Polisi Bisa Urus Gizi dan Pangan, Wamenkum: Termasuk Fungsi Melayani
JAKARTA, iNews.id - Wakil Menteri Hukum (Wamenkum) Edward Omar Sharif Hiariej atau Eddy Hiariej menjelaskan soal bertambahnya kewenangan polisi yakni bisa mengurus pangan dan gizi seperti yang diatur dalam Undang-Undang Polri yang direvisi dan disahkan DPR.
Menurut Eddy, penanganan gizi dan pangan termasuk ke dalam fungsi polisi yakni melayani masyarakat.
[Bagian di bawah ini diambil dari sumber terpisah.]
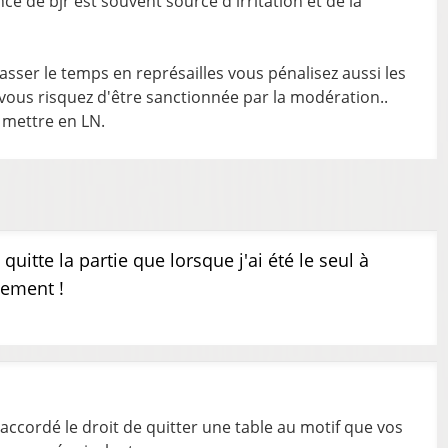
nce de bjr est souvent source d'irritation et de la
sser le temps en représailles vous pénalisez aussi les
 vous risquez d'être sanctionnée par la modération..
e mettre en LN.
quitte la partie que lorsque j'ai été le seul à
sement !
 accordé le droit de quitter une table au motif que vos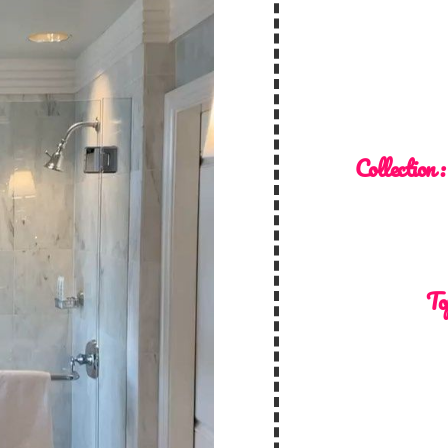
Collection 
To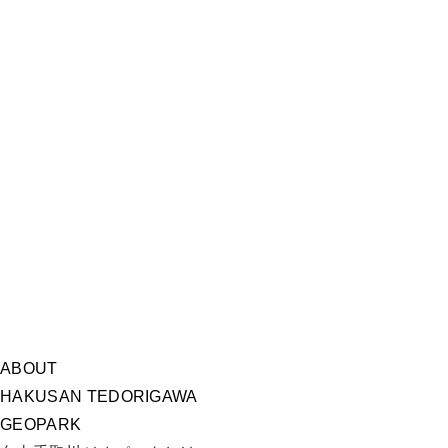
ABOUT
HAKUSAN TEDORIGAWA
GEOPARK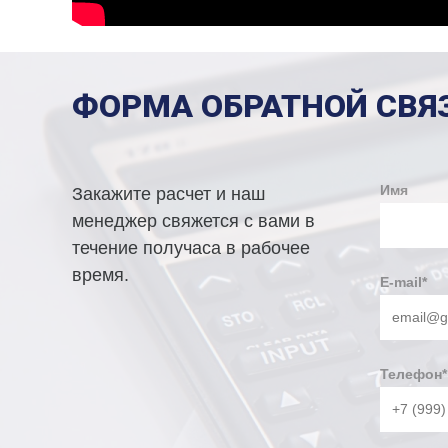
ФОРМА ОБРАТНОЙ СВЯ
Имя
Закажите расчет и наш
менеджер свяжется с вами в
течение получаса в рабочее
время.
E-mail
*
Телефон
*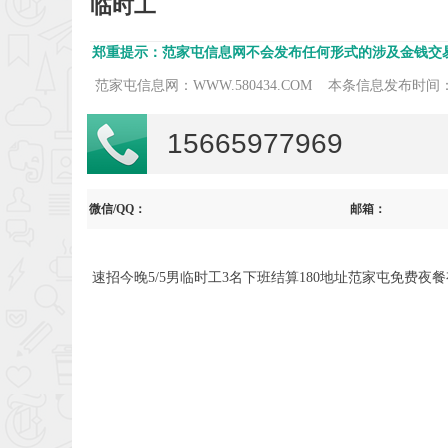
临时工
郑重提示：范家屯信息网不会发布任何形式的涉及金钱交
范家屯信息网：WWW.580434.COM
本条信息发布时间：2
15665977969
微信/QQ：
邮箱：
速招今晚5/5男临时工3名下班结算180地址范家屯免费夜餐有来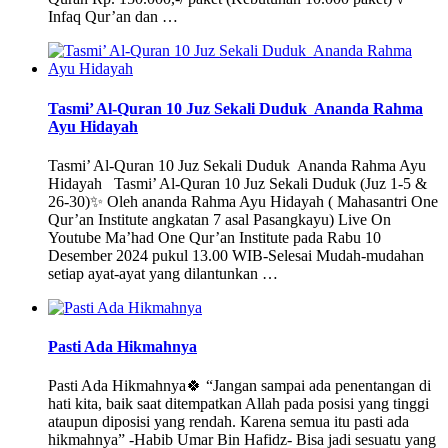
Infaq Qur’an dan …
Tasmi’ Al-Quran 10 Juz Sekali Duduk Ananda Rahma
Ayu Hidayah
Tasmi’ Al-Quran 10 Juz Sekali Duduk Ananda Rahma Ayu
Hidayah Tasmi’ Al-Quran 10 Juz Sekali Duduk (Juz 1-5 &
26-30)✨ Oleh ananda Rahma Ayu Hidayah ( Mahasantri One
Qur’an Institute angkatan 7 asal Pasangkayu) Live On
Youtube Ma’had One Qur’an Institute pada Rabu 10
Desember 2024 pukul 13.00 WIB-Selesai Mudah-mudahan
setiap ayat-ayat yang dilantunkan …
Pasti Ada Hikmahnya
Pasti Ada Hikmahnya🍀 “Jangan sampai ada penentangan di
hati kita, baik saat ditempatkan Allah pada posisi yang tinggi
ataupun diposisi yang rendah. Karena semua itu pasti ada
hikmahnya” -Habib Umar Bin Hafidz- Bisa jadi sesuatu yang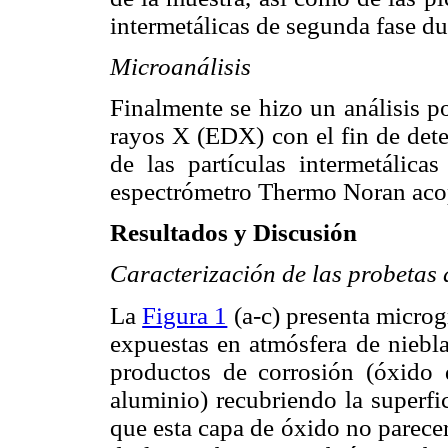
intermetálicas de segunda fase du
Microanálisis
Finalmente se hizo un análisis p
rayos X (EDX) con el fin de det
de las partículas intermetálica
espectrómetro Thermo Noran aco
Resultados y Discusión
Caracterización de las probetas 
La
Figura 1
(a-c) presenta microg
expuestas en atmósfera de niebla
productos de corrosión (óxido 
aluminio) recubriendo la superfi
que esta capa de óxido no parecer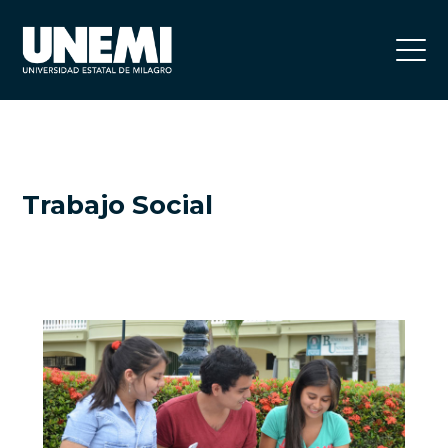
Trabajo Social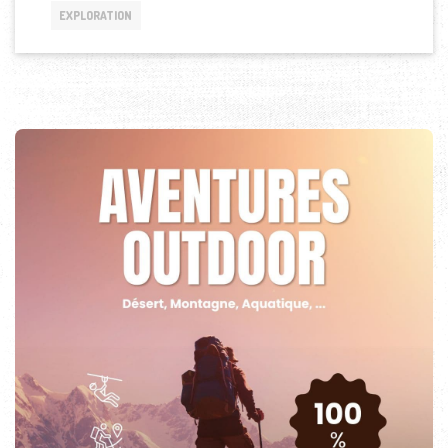
EXPLORATION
"Kalau di dalam RUU itu dikatakan memberikan contoh antara lain di situlah fungsi pelayanan, karena fungsi Polri yang berlaku di dunia itu kan to protect and to serve, melayani. Jadi masuk dalam melayani itu," kata Eddy di Kompleks Parlemen, Senayan, Jakarta, Selasa (9/6/2026).
Dalam kesempatan yang sama, Kapolri Jenderal Listyo Sigit Prabowo menegaskan, Polri bertugas mendukung program atau kebijakan strategis untuk kepentingan nasional. Apalagi, Presiden Prabowo Subianto telah menaruh perhatian lebih ke sektor pangan.
"Saya kira swasembada pangan, apalagi dalam situasi seperti sekarang ini, tentunya menjadi perhatian Bapak Presiden. Bagaimana beliau ingin menghilangkan ketergantungan terhadap impor dan bagaimana ke depan bahwa Indonesia bisa mandiri, kemudian bisa mewujudkan apa yang menjadi kebutuhan masyarakat untuk menyukseskan program swasembada pangan," katanya.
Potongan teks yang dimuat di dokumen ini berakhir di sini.